Beaucoup de choses ont été achevées pour nous ces dernières années, un regard en arrière sur nos dix dernières années nous en a facilement convaincu. J’aimerais que ces années 20 se fassent désormais sous le signe du plaisir. J’aimerais profiter. De mon salon bien meublé, de mes enfants capables de se faire elle-mêmes leur petit déjeuner, de nos (rares) soirées en amoureux, de notre stabilité.

Et je vous souhaite la même chose… car que serait la vie, sans le plaisir?

-Lexie Swing-

Photo : Matthew Henry (as usual) for Burst

Cheveux de soie

Les vacances sont faites pour abattre toutes ces choses que l’on repousse en temps ordinaire : ranger les papiers, payer le déneigement, enlever le vernis écaillé que je ne me donne même plus la peine de cacher, passer saluer le coiffeur, envoyer le chien chez le toiletteur… Parmi les choses que je repousse sans cesse, il y a donc le coiffeur – un an qu’il ne m’a pas vue – et la teinture pour mes cheveux. Je dépense volontiers pour de la bonne nourriture mais je suis très cheap quand il s’agit de soins. Manucure, pédicure, coiffure, name it… je ne mets jamais les pieds chez Sephora, ma trousse de maquillage contient en tout et pour tout des crayons khôl noirs et du mascara, et j’évite comme la peste toute conseillère beauté. Je ne sais pas ce que c’est qu’une « base », je n’ai jamais acheté de ma vie une quelconque « crème de nuit » et c’est mon mec qui me fait mes ongles parce que ça le turlupine plus que moi.

J’étais de fait mal partie pour changer la donne, bien plus intéressée par l’avancement de mon manuscrit et mes projets de couture que par une quelconque mise à jour « beauté ». Et puis, à la faveur d’une séance de brossage de cheveux – mon péché mignon – père et filles m’ont laissé entendre que mes cheveux « étaient un peu moches quand même ».

Je ne peux pas le nier. Mes cheveux sont ternes et le froid de l’hiver les rend encore plus capricieux. Farfouillant dans un carton de la salle de bain que l’on tarde à déballer – encore une autre tâche repoussée – j’ai sorti triomphalement une teinture végétale flambant neuve, achetée dans un moment d’ambitieuse transformation… ambition certainement reléguée au rang des non priorités sitôt la porte passée.

Forte de mon savoir faire – je me teins les cheveux une fois tous les deux ans, j’ai couché les enfants et je me suis mise au travail. Shampooing. Eau en bouteille chauffée à 60 degrés. Mélange dans un bol-surtout-pas-en-métal. Dénichage d’une serviette à sacrifier. Première couche : la texture « yogourt » recherchée coule allègrement sur le cheveu lisse. Emplâtrant ma masse altière par poignées, je repeins au passage la salle de bain neuve de l’été, en sacrant voluptueusement. Le liquide marronâtre s’encanaille, se répandant par giclées sur les miroirs. Le bol vidé, je sculpte une montagne sur le haut de ma tête et y enfourche une charlotte en plastique qui ne ferait pas rougir ma grand-mère.

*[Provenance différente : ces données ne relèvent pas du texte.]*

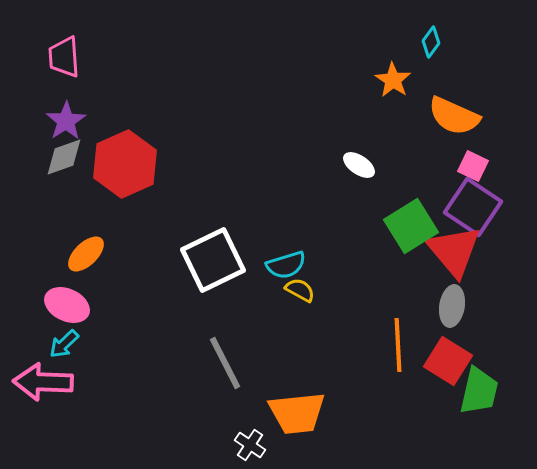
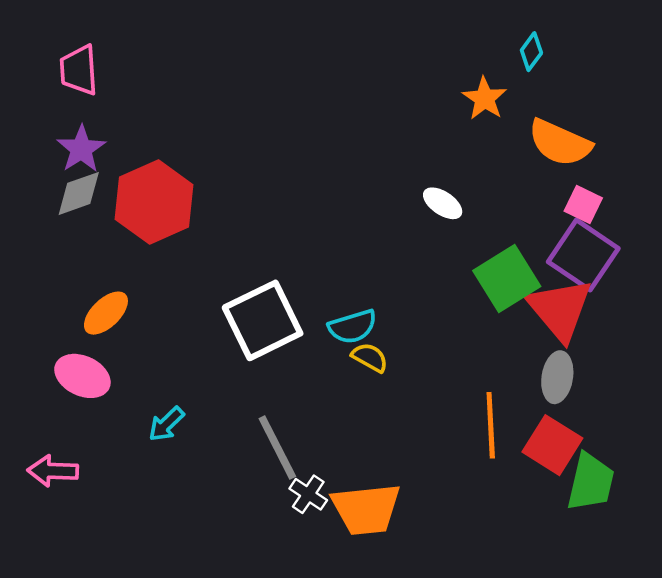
cyan arrow: (64, 344) -> (166, 424), moved
pink arrow: (43, 382) -> (53, 471), size x0.7
white cross: (250, 445) -> (308, 494), moved

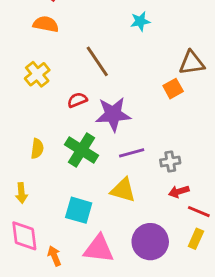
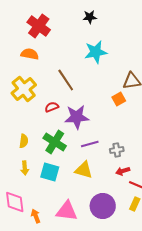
cyan star: (140, 21) -> (96, 52), size x1.6
yellow cross: (37, 74) -> (24, 89), size x1.4
yellow arrow: (21, 193) -> (25, 168), moved
cyan square: (79, 210) -> (50, 172), moved

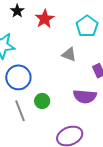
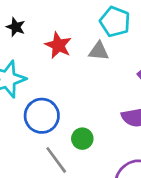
red star: (45, 19) -> (58, 45), moved
gray triangle: (69, 55) -> (99, 51), moved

Tandis que je nettoie la salle de bains en pestant contre le rapport résultat obtenu – efforts déployés, la teinture commence son insupportable bal de coulures, celles-ci s’échappant de la charlotte comme dans un mauvais film policier dont la scène de la salle de bains aurait mal tourné.

Dix-huit allers retours à la salle de bain et un rouleau d’essuie-tout plus tard, je coupe court à la mascarade et arrache la charlotte d’un geste rageur en jurant mes grands dieux que l’on ne m’y reprendra plus. Je passe 20 minutes la tête penchée dans la baignoire à tenter d’apercevoir la clarté de l’eau à travers les gouttes qui s’infiltrent entre mes cils.

Les cheveux enfin rincés, je passe à la dernière étape : le séchage. Dans le miroir, mes cheveux apparaissent soudainement épais, joyeux. J’ai fait du ton sur ton. C’est moi, mais en mieux. Il n’y a que le marketing beauté pour vendre un tel concept.

Je me sens comme un petit poney. J’ai le poil soyeux, doux et je sens le foin.

Une vraie femme fatale.

-Lexie Swing-

Les vacances commencent!

Nous sommes le 23 décembre et je travaille ce matin. Il me manquait une demi-journée pour atteindre le Graal des deux semaines complètes de congé et j’avais le choix entre télétravailler ou rentrer au bureau. J’ai fait le choix réfléchi de tout parent qui doit travailler alors que les enfants sont en vacances : j’ai mis le réveil aux aurores et j’ai sacré mon camp (comme on dit en bon québécois).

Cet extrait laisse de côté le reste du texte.